For twenty years after September 11, the war on terror was simultaneously everywhere and nowhere. With all of the military violence occurring overseas even as the threat of sudden mass death permeated life at home, Americans found themselves living in two worlds at the same time. In one of them, soldiers fought overseas so that nothing at home would have to change at all. In the other, life in the United States took on all kinds of unfamiliar shapes, changing people’s sense of themselves, their neighbours, and the strangers they sat next to on aeroplanes. In Homeland, Richard Beck delivers a gripping exploration of how much the war changed life in the United States and explains why there is no going back.

Though much has been made of the damage that Donald Trump did to the American political system, Beck argues that it was the war on terror that made Trump’s presidency possible, fueling and exacerbating a series of crises that all came to a head with his rise to power. Homeland isolates and explores four key issues: the militarism that swept through American politics and culture; the racism and xenophobia that boiled over in much of the country; an economic crisis that, Beck convincingly argues, connects the endurance of the war on terror to at least the end of the Second World War; and a lack of accountability that produced our “impunity culture” – the government-wide inability or refusal to face consequences that has transformed how the US government relates to the people it governs.

The Ruin of All Witches: Life and Death in the New World, Malcolm Gaskill

In Springfield, Massachusetts in 1651, peculiar things begin to happen. Precious food spoils, livestock ails, property vanishes, and people suffer convulsions as if possessed by demons. A woman is seen wading through the swamp like a lost soul. Disturbing dreams and visions proliferate. Children sicken and die. As tensions rise, rumours spread of witches and heretics and the community becomes tangled in a web of distrust, resentment and denunciation. The finger of suspicion soon falls on a young couple with two small children: the prickly brickmaker, Hugh Parsons, and his troubled wife, Mary.

Drawing on rich, previously unexplored source material, Malcolm Gaskill vividly evokes a strange past, one where lives were steeped in the divine and the diabolic, in omens, curses and enchantments. The Ruin of All Witches captures an entire society caught in an agonised transition between superstition and enlightenment, tradition and innovation.

Empresses of Seventh Avenue: World War II, New York City, and the Birth of American Fashion, Nancy MacDonell

Calvin Klein. Ralph Lauren. Donna Karan. Halston. Marc Jacobs. Tom Ford. Michael Kors. Tory Burch. Today, American designers are some of the biggest names in fashion, yet before World War II, they almost always worked anonymously. The industry, then centred on Seventh Avenue in Manhattan, had always looked overseas for “inspiration” – a polite phrase for what was often blatant copying – because style, as all the world knew, came from Paris.

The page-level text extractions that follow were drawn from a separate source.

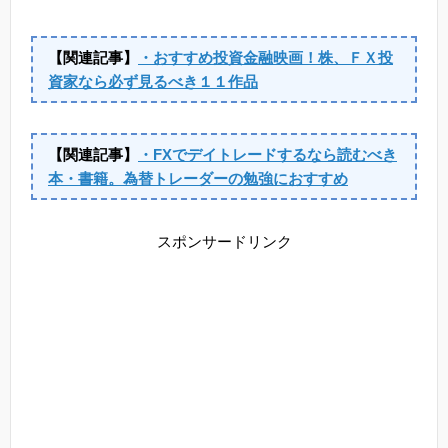
【関連記事】
・おすすめ投資金融映画！株、ＦＸ投
資家なら必ず見るべき１１作品
【関連記事】
・FXでデイトレードするなら読むべき
本・書籍。為替トレーダーの勉強におすすめ
スポンサードリンク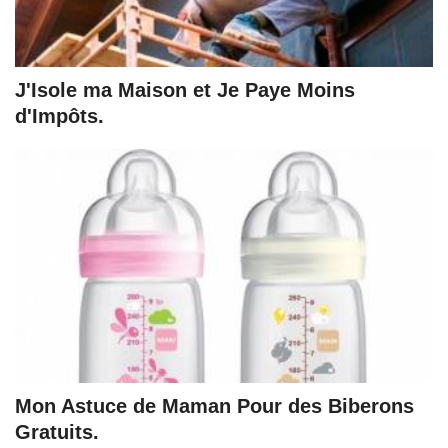
J'Isole ma Maison et Je Paye Moins
d'Impôts.
Mon Astuce de Maman Pour des Biberons
Gratuits.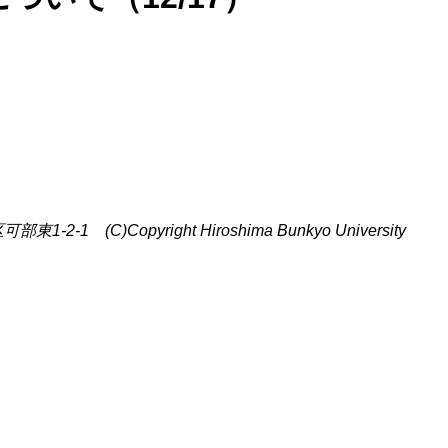
C)Copyright Hiroshima Bunkyo University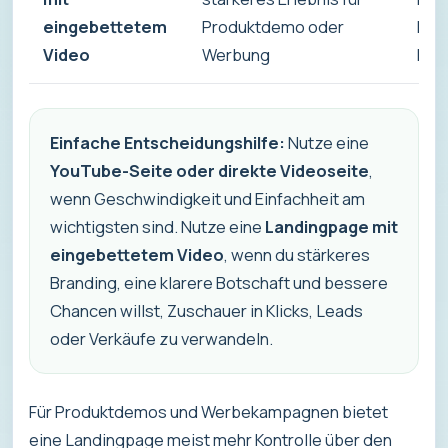
eingebettetem
Produktdemo oder
Kont
Video
Werbung
Mes
Einfache Entscheidungshilfe:
Nutze eine
YouTube-Seite oder direkte Videoseite
,
wenn Geschwindigkeit und Einfachheit am
wichtigsten sind. Nutze eine
Landingpage mit
eingebettetem Video
, wenn du stärkeres
Branding, eine klarere Botschaft und bessere
Chancen willst, Zuschauer in Klicks, Leads
oder Verkäufe zu verwandeln.
Für Produktdemos und Werbekampagnen bietet
eine Landingpage meist mehr Kontrolle über den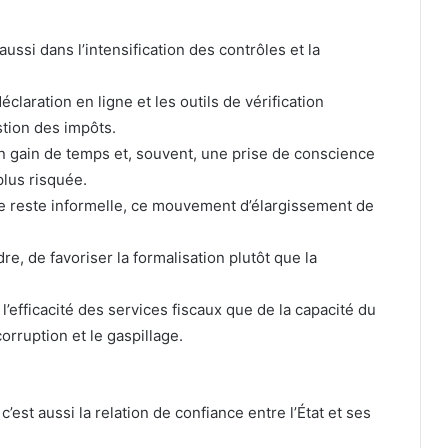
 aussi dans l’intensification des contrôles et la
laration en ligne et les outils de vérification
tion des impôts.
un gain de temps et, souvent, une prise de conscience
plus risquée.
e reste informelle, ce mouvement d’élargissement de
re, de favoriser la formalisation plutôt que la
’efficacité des services fiscaux que de la capacité du
corruption et le gaspillage.
c’est aussi la relation de confiance entre l’État et ses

But when the Nazis invaded France in 1940, the capital of fashion was cut off from the rest of the world. The story of the chaos and tragedy that followed has been told many times – but how it directly affected American fashion is largely unknown.

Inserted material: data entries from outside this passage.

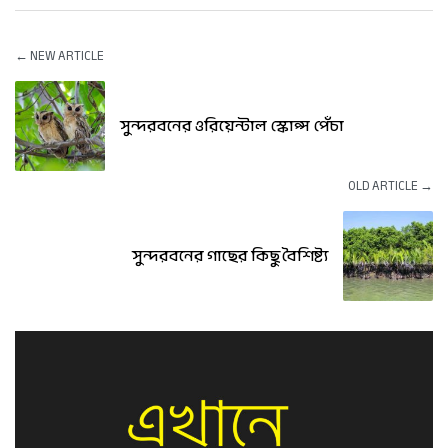
← NEW ARTICLE
সুন্দরবনের ওরিয়েন্টাল স্কোপ্স পেঁচা
OLD ARTICLE →
সুন্দরবনের গাছের কিছু বৈশিষ্ট্য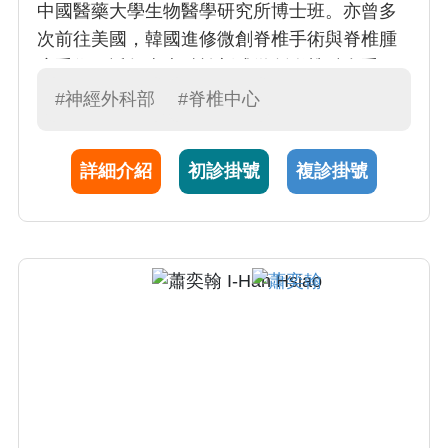
中國醫藥大學生物醫學研究所博士班。亦曾多
次前往美國，韓國進修微創脊椎手術與脊椎腫
瘤手術，近年來專精於新式微創脊椎融合手
術，也針對微創脊椎手術發表多篇研究論文於
#神經外科部
#脊椎中心
國際期刊中。為人親切，視病猶親,針對病灶解
釋處理精確，頗獲患者與院內同仁好評。
詳細介紹
初診掛號
複診掛號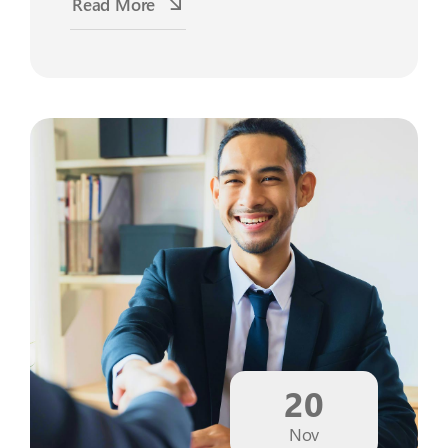
Read More
20
Nov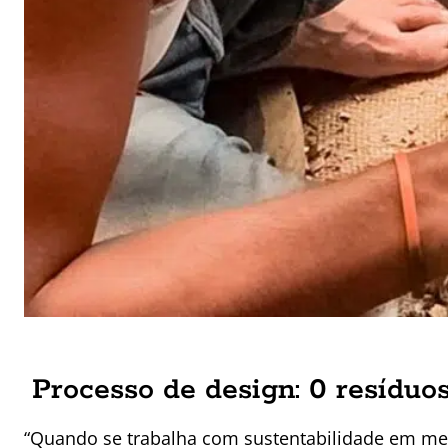
Processo de design: 0 resíduo
“Quando se trabalha com sustentabilidade em me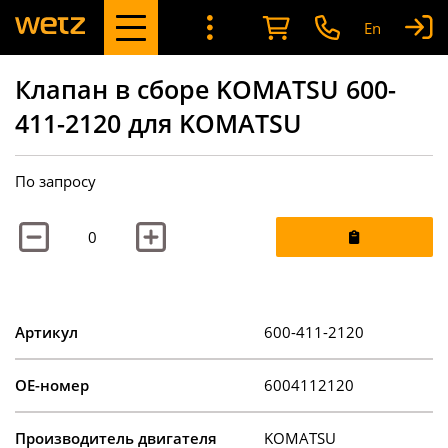
En
Клапан в сборе KOMATSU 600-
411-2120 для KOMATSU
По запросу
Артикул
600-411-2120
OE-номер
6004112120
Производитель двигателя
KOMATSU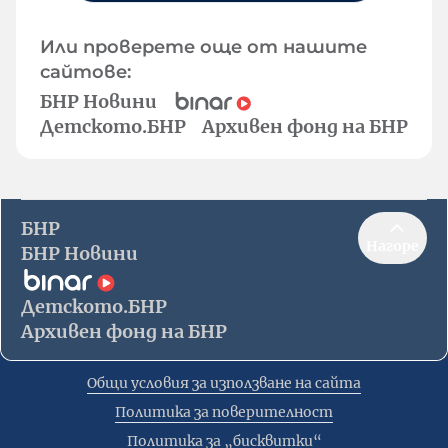
Или проверете още от нашите
сайтове:
БНР Новини
Детското.БНР
Архивен фонд на БНР
БНР
Нагоре
БНР Новини
Детското.БНР
Архивен фонд на БНР
Общи условия за използване на сайта
Политика за поверителност
Политика за „бисквитки“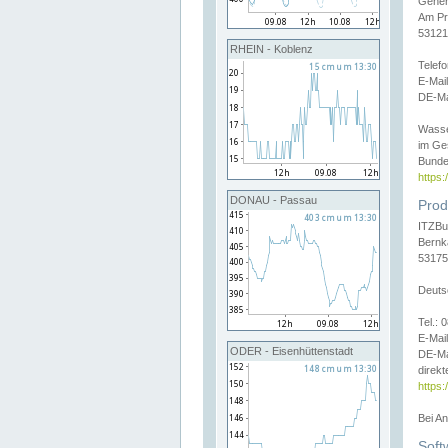
Gener
Am Pr
53121
RHEIN - Koblenz
Telef
E-Mai
DE-Ma
Wasse
im Ge
Bunde
https
DONAU - Passau
Prod
ITZBu
Bernk
53175
Deuts
Tel.:
E-Mail
ODER - Eisenhüttenstadt
DE-Ma
direkt
https:
Bei A
Soft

Defying the naysayers, New York-based designers, retailers, editors, and photographers met the moment, turning out clothes that were perfectly suited to the American way of life: sophisticated, modern, comfortable, and affordable. By the end of the war, “the American Look” had been firmly established as a fresh, easy elegance that combined function with style. But none of it would have happened without the influence and ingenuity of a small group of women who have largely been lost to history.

Empresses of Seventh Avenue will tell the story of how these extraordinary women put American fashion on the world stage and created the template for modern style – and how the nearly $500 billion American fashion industry, the largest in the world, could not have accrued its power and wealth without their farsightedness and determination.